As verdades sobre o óleo de cártamo

CártamoAtualmente, é bastante comum a procura pelo óleo de cártamo em farmácias, lojas e sites especializados. As alegações são muitas e incluem aceleração do metabolismo de gorduras, atenuação de processos inflamatórios, controle nos níveis sanguíneos de colesterol e açúcar e promoção do emagrecimento.

O cártamo é uma planta de origem asiática e já foi muito utilizada para o tingimento de seda. De sua semente é extraído o óleo, que tem uso culinário e boa estabilidade em altas temperaturas. Sua composição é rica, com alto teor de gorduras poli-insaturadas, e maior destaque para o ácido linoleico, além de apresentar compostos antioxidantes.
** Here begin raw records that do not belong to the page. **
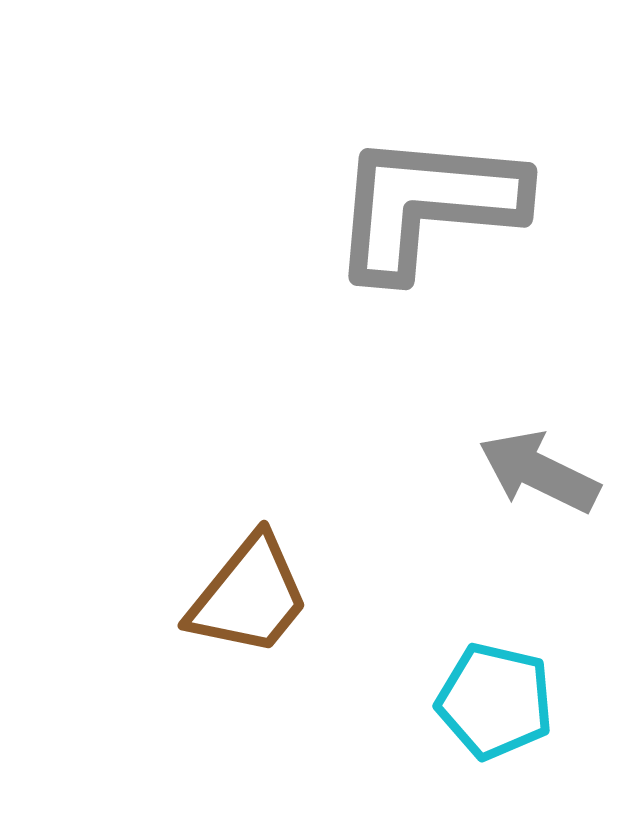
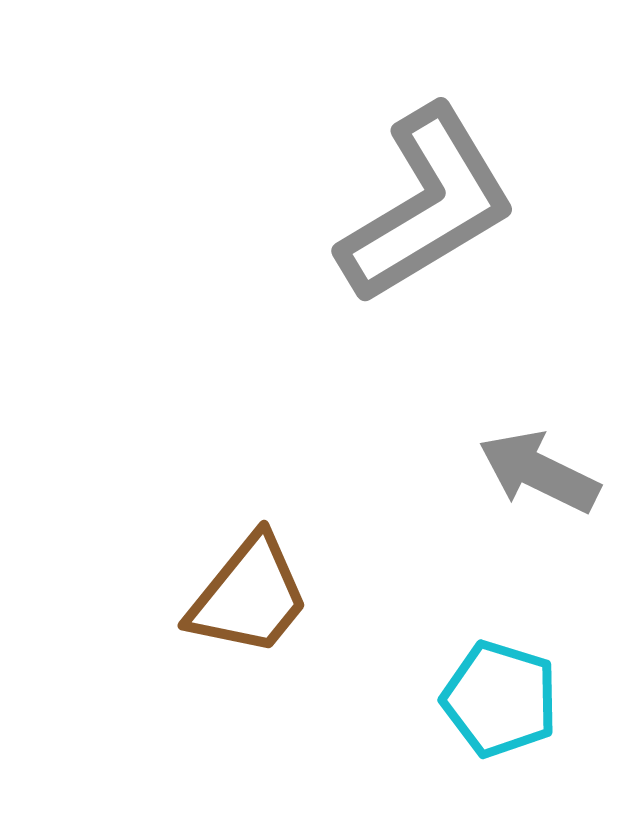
gray L-shape: rotated 144 degrees clockwise
cyan pentagon: moved 5 px right, 2 px up; rotated 4 degrees clockwise
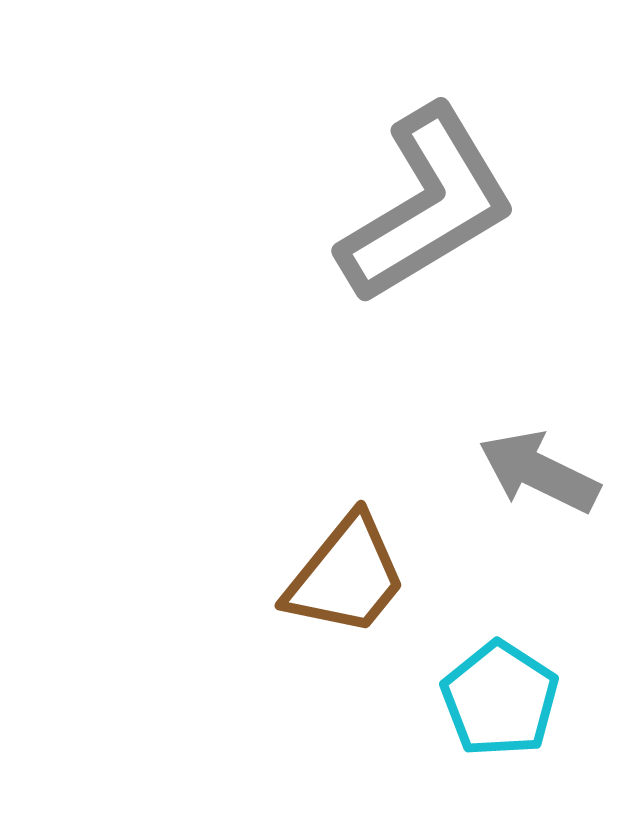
brown trapezoid: moved 97 px right, 20 px up
cyan pentagon: rotated 16 degrees clockwise
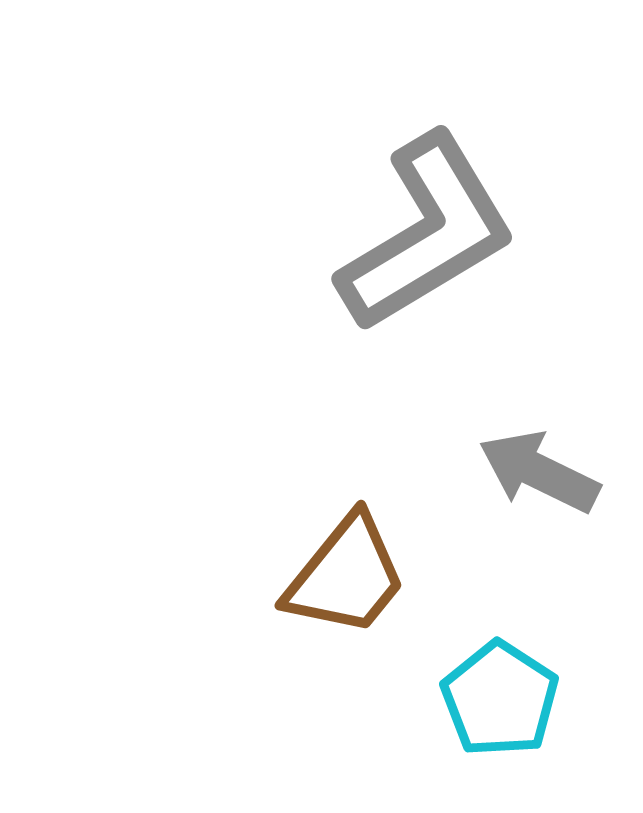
gray L-shape: moved 28 px down
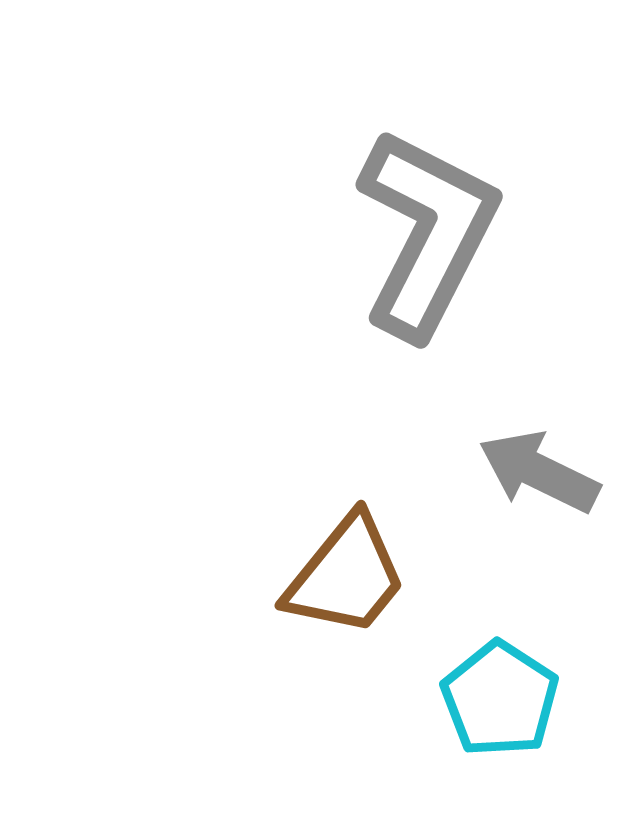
gray L-shape: rotated 32 degrees counterclockwise
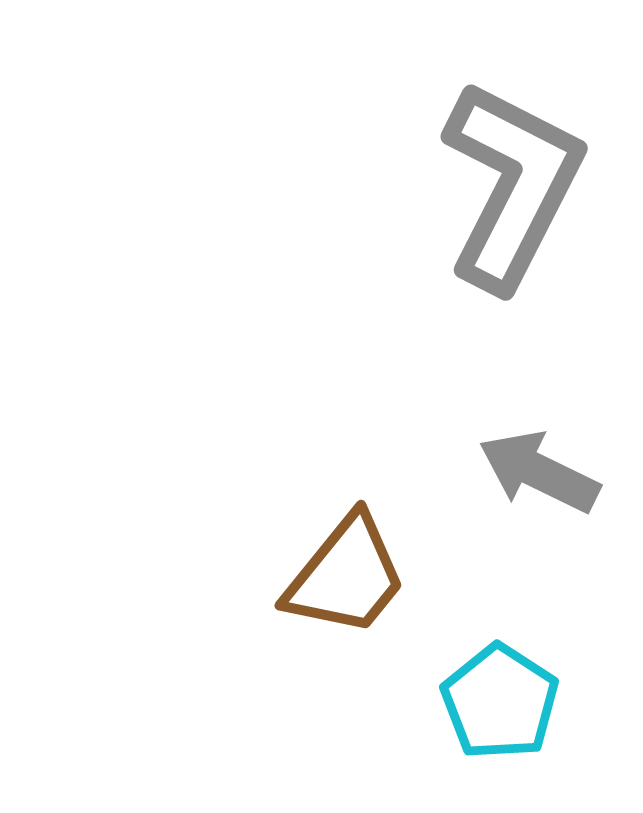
gray L-shape: moved 85 px right, 48 px up
cyan pentagon: moved 3 px down
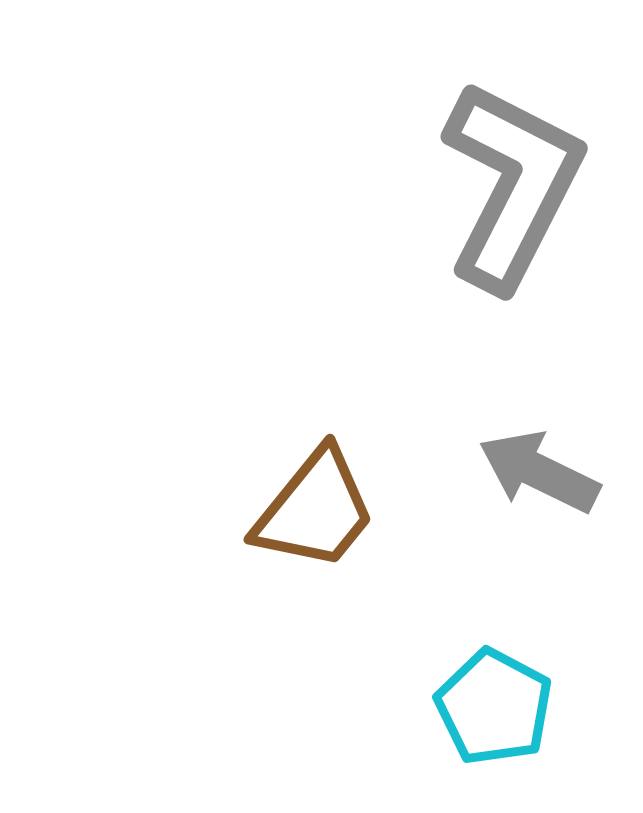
brown trapezoid: moved 31 px left, 66 px up
cyan pentagon: moved 6 px left, 5 px down; rotated 5 degrees counterclockwise
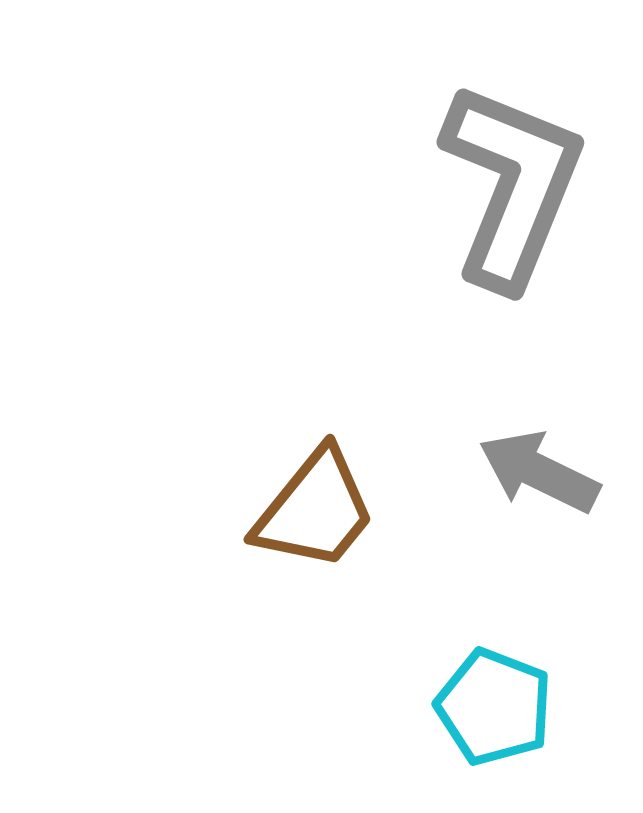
gray L-shape: rotated 5 degrees counterclockwise
cyan pentagon: rotated 7 degrees counterclockwise
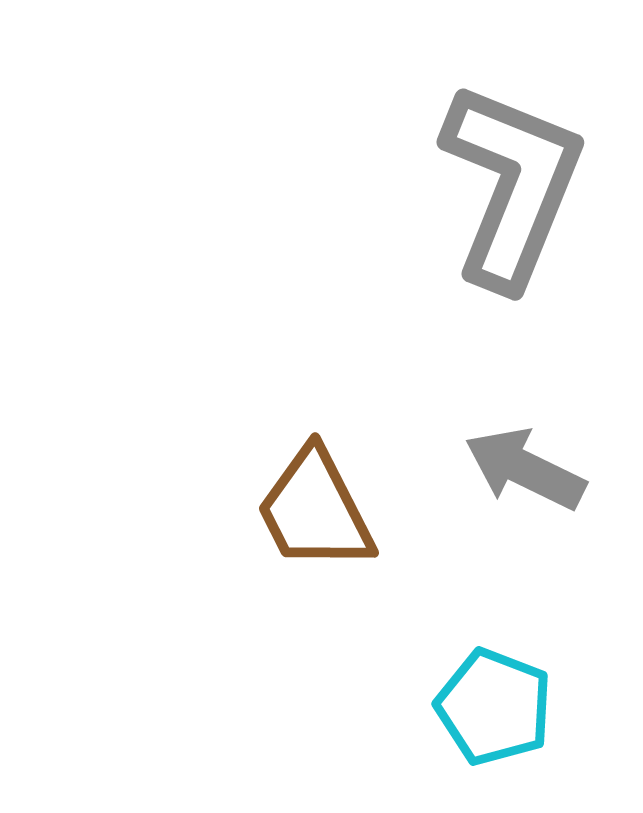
gray arrow: moved 14 px left, 3 px up
brown trapezoid: rotated 114 degrees clockwise
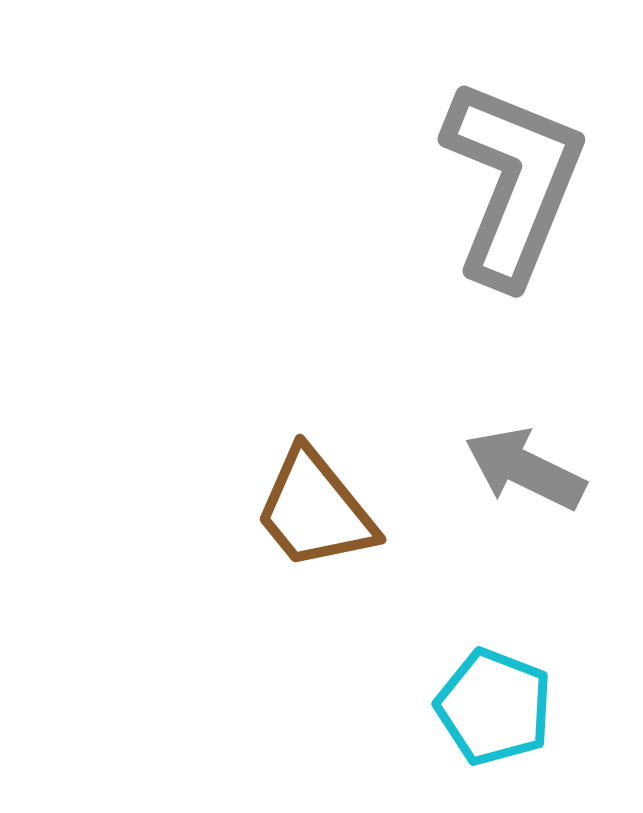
gray L-shape: moved 1 px right, 3 px up
brown trapezoid: rotated 12 degrees counterclockwise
Os reais benefícios desse óleo ainda não estão cientificamente comprovados. Praticamente a totalidade dos estudos realizados foi em animais e, desta forma, os resultados encontrados ainda não podem ser extrapolados para a utilização em humanos. Da mesma forma, os mecanismos de ação do óleo de cártamo frente aos resultados obtidos, ainda não estão completamente elucidados.Óleo de cartamo

As condutas para o tratamento de perda de peso e controle de doenças crônicas como a hipercolesterolemia ainda são as mesmas, e não devem ser excluídas em função de novos produtos ainda não validados. A suplementação do óleo de cártamo para ações no metabolismo energético e controle de peso corporal não deve ser utilizada e necessita ser vista com maior cautela por parte dos profissionais de saúde e da população.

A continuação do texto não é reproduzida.